Figure 9 shows an example of a similarity matrix of size \(8 \times 10\). The eight pre-collapse stones were assigned to eight of the post-collapse stones with a one-to-one correspondence. Incidentally, the true correspondence of the stones is already known, and the vertical order is sorted such that the true correspondence is diagonally located. Subfigures (a), (b), and (c) show the results of different assignment methods: (a) a simple selection method, i.e., in each row, the column with the minimum value is selected. However, multiple assignments were performed for the same stone; (b) a method to restrict the assignment of stones that have already been assigned. Multiple assignments did not occur, but some mismatches still remain; (c) optimal assignments with the global minimum cost to provide the correct assignments. Calculation of the optimal assignments is described in Sect. 4.2. The algorithm details and evaluations of (a), (b), and (c) are described in Appendix A.

Fig. 9
figure 9

Example of a similarity matrix between the pre-collapse and post-collapse stones. We assign a pre-collapse stone to a post-collapse stone according to the matrix. a Simple assignment based on the minimum similarity selection leading to multiple assignments; b avoiding multiple assignments, which leads to mismatch; and c combinatorial optimization assigning the correct correspondence

4.2 Problem Setting and Formulation

We would like to find a set of one-to-one correspondences between the I \((= \#\{{\mathcal {X}}_i\})\) pre-collapse stones and the J \((= \#\{{\mathcal {Y}}_j\})\) post-collapse stones, such that the total matching cost is minimized. The total cost and the constraints can be represented as the following standard assignment problem by using the similarity matrix \(\mathbf {C} \in {\mathbb {R}}^{I \times J}\) and a binary indicator matrix \(\mathbf {Z} \in \{0,1\}^{I \times J}\), indicating whether the correspondence between i and j is \(Z_{ij} = 1\) or not \(Z_{ij} = 0\):

$$\begin{aligned} \begin{aligned} \min _{\mathbf {Z}} ~&\sum _{i,j}^{I,J} C_{ij} Z_{ij}, \\ \text {s.t.} ~~&Z_{ij} \in \{0,1\}, \\&\forall i, ~ \sum _{j=1}^{J} Z_{ij} = 1, \\&\forall j, ~ \sum _{i=1}^{I} Z_{ij} \le 1, \end{aligned} \end{aligned}$$
(4)

where the first term is the data fidelity that represents the total cost to be minimized; the second term is the binary constraint that \(Z_{ij}\) can take only 0 or 1, and the third and fourth terms are constraints for the one-to-one assignment; the third term represents, in the horizontal direction, the total number of stones is 1, and the fourth term represents, in the vertical direction, the total number of stones is 1 or 0, where 0 is for noisy stones.

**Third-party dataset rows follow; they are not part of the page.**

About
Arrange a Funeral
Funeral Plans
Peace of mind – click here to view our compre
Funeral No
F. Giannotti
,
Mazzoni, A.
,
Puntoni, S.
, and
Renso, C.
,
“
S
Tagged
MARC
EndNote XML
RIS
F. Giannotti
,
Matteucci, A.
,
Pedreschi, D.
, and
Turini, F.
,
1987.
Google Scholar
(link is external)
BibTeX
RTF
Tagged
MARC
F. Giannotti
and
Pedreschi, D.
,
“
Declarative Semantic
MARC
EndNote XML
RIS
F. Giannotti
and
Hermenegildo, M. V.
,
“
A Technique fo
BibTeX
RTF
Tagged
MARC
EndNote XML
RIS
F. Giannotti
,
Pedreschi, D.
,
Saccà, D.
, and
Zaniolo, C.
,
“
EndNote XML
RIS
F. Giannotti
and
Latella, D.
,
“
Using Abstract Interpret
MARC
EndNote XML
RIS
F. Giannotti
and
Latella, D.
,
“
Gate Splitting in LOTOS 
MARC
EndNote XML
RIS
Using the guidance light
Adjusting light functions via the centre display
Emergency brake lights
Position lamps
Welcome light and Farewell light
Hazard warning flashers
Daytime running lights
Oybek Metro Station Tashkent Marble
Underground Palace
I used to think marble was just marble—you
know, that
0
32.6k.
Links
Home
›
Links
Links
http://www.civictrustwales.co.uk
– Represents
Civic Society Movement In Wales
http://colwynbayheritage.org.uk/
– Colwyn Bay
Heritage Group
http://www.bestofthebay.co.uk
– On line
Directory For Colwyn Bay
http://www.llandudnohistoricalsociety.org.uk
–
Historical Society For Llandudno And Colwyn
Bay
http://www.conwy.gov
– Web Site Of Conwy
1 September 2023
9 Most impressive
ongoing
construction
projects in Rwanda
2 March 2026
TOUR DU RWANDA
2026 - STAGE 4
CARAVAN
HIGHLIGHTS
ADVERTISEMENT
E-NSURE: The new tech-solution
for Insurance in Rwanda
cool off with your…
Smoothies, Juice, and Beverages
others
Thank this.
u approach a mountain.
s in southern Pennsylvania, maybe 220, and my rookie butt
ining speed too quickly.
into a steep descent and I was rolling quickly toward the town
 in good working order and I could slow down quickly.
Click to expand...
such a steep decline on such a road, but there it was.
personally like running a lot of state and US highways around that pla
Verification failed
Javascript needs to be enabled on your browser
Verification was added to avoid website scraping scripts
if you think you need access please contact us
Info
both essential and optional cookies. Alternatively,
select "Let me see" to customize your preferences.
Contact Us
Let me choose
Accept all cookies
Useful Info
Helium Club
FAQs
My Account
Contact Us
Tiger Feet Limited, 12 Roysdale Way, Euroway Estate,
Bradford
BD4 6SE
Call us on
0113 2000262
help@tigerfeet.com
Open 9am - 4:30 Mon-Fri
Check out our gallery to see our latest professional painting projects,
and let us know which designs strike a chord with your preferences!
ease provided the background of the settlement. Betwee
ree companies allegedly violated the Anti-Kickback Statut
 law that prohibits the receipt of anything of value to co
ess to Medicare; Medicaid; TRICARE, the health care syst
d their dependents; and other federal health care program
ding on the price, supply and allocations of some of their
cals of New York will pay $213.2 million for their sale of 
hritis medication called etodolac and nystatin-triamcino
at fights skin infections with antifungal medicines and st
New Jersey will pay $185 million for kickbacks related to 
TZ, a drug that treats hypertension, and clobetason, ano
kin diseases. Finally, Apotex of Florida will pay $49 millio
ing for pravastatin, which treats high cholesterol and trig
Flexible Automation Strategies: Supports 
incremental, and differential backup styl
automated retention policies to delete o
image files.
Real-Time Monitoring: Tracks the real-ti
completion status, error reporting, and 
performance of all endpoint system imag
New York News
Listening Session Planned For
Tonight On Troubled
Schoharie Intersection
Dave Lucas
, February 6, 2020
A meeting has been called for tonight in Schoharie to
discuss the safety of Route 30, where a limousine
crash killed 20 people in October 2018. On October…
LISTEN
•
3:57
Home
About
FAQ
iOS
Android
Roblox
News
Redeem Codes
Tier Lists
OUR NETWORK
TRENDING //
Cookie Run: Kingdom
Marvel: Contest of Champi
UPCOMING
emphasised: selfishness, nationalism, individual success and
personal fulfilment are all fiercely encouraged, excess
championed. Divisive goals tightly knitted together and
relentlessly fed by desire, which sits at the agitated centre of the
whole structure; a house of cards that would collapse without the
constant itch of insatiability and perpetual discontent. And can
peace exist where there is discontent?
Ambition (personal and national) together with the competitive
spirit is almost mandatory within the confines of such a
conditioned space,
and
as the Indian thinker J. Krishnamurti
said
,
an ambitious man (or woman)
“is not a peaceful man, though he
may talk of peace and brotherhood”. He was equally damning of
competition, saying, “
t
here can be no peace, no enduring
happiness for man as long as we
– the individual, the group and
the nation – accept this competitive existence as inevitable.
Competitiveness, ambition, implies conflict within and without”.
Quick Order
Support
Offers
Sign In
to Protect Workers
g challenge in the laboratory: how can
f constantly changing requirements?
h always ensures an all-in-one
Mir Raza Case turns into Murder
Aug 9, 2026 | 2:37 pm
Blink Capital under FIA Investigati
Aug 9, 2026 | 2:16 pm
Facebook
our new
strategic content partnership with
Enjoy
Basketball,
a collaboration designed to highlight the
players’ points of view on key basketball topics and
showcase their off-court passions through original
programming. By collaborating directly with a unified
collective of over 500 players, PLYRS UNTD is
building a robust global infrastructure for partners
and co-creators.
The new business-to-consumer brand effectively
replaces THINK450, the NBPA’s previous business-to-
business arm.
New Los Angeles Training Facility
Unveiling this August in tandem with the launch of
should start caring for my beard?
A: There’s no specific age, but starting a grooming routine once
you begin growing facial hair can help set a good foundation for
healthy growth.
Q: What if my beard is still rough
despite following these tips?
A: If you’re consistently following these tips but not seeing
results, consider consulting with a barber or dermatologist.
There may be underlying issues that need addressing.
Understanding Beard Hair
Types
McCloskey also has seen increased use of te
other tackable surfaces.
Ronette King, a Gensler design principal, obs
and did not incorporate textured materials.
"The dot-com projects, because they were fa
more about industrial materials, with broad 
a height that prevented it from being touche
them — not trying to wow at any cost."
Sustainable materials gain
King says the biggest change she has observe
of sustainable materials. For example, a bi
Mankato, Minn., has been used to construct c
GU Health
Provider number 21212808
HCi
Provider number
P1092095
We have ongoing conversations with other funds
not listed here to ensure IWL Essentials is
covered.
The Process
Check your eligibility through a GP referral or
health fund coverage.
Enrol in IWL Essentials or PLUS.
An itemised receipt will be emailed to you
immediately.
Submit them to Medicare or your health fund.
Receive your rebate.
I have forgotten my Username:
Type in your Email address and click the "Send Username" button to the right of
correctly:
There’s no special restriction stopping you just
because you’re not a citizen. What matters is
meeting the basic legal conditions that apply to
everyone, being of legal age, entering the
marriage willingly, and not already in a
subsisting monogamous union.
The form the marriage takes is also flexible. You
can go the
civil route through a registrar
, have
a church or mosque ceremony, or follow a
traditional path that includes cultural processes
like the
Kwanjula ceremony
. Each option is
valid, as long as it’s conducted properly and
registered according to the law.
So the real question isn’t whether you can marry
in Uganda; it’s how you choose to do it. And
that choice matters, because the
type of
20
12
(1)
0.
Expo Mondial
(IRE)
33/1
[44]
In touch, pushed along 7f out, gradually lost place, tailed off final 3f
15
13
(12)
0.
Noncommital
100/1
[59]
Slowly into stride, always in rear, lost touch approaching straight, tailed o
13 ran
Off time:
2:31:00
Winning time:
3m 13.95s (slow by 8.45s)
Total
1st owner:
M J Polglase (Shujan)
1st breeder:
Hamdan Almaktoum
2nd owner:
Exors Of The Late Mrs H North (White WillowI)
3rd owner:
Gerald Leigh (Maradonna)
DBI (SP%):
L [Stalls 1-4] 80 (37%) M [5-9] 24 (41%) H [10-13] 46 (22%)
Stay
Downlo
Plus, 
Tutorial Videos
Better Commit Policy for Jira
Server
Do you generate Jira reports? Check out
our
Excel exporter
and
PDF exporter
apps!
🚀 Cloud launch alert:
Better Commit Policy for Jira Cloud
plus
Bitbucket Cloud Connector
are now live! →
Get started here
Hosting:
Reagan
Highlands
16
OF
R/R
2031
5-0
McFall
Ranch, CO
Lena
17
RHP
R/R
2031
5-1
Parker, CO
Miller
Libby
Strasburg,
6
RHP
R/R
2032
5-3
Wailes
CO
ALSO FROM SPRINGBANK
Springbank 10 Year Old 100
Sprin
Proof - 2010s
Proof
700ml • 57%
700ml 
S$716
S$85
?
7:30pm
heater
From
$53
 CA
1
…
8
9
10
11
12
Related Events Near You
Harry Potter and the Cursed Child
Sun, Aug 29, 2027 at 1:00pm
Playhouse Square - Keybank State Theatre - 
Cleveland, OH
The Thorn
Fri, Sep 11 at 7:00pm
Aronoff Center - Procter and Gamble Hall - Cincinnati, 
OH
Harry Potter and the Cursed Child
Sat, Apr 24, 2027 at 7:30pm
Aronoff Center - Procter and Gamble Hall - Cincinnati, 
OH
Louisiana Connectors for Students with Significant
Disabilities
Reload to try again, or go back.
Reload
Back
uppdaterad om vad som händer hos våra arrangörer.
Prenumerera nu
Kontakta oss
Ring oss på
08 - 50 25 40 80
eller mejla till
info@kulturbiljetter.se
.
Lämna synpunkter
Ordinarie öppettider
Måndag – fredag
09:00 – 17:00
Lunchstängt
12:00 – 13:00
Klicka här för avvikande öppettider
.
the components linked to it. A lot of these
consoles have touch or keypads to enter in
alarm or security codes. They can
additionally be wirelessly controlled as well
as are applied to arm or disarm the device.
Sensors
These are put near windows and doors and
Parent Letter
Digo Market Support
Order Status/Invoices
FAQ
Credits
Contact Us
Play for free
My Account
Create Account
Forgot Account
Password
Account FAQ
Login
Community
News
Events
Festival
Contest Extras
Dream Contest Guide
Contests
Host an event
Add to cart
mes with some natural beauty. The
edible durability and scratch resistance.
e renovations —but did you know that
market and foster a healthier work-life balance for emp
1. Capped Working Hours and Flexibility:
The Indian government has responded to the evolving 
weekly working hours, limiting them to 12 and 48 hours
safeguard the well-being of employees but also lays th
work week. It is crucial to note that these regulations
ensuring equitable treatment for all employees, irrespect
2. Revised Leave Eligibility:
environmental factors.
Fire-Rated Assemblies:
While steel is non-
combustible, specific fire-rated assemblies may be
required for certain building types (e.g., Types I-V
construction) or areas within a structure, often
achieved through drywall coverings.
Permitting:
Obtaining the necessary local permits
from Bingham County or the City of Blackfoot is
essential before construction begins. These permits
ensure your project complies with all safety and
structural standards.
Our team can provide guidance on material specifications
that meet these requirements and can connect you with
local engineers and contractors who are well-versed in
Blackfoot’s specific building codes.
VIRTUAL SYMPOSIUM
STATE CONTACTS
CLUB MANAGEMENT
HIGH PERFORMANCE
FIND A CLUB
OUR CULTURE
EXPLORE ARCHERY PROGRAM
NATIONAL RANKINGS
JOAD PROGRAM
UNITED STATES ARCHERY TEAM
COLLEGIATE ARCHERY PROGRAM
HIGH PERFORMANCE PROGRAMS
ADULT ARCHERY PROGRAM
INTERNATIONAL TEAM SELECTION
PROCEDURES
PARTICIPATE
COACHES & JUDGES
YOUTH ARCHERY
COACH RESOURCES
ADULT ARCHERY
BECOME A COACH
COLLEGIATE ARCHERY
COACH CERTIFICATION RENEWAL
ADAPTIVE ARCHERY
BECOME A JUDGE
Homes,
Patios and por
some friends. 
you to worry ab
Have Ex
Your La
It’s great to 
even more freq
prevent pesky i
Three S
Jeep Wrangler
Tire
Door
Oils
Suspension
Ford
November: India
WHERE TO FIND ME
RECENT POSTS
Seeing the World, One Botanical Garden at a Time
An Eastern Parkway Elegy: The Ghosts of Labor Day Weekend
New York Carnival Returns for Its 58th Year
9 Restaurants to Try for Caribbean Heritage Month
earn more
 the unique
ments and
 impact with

To solve Eq. 4, general solvers for combinatorial optimization can be used. We employ the Hungarian algorithm Kuhn and Yaw (1955), which is an algorithm that was specifically developed to solve assignment problems, and can solve the problem in polynomial time \({\mathcal {O}}(N^3)\). In our case, I and J were roughly within 100–500, because approximately 100–500 fallen stones originating from a single ishigaki collapsed. Even when \(I = J = 500\), the computational time is less than 1 min.

The results are presented in Fig. 9c, and this assignment method yields better results than the other methods.

4.3 Usage of Additional Information and Multi-stage Assignment for Improving the Accuracy

Although the one-to-one assignment algorithm showed significant effectiveness, we found a problem that occurs occasionally, i.e., when one stone is assigned incorrectly, the other stones will also be assigned incorrectly in a chain reaction because the algorithm attempts one-to-one assignment even if the stone has no correct correspondence.

To address this problem, we propose and practically use a multistage matching method. In this method, “easy-to-match” stones are first matched and confirmed, and then, the remaining stones are matched again, that is, stones that seem to be “difficult-to-match” are initially excluded from the matching process, and we describe the types of difficult-to-match stones in section “Stones of Difficult-to-Match”.

Incidentally, this system is a human-in-the-loop system that includes human visual inspection. As the number of stages increases, the matching performance increases, but the human workload also increases, i.e., there is a trade-off. In practice, we used two-stage matching because the test data showed that increasing the number of stages beyond two did not significantly improve the accuracy.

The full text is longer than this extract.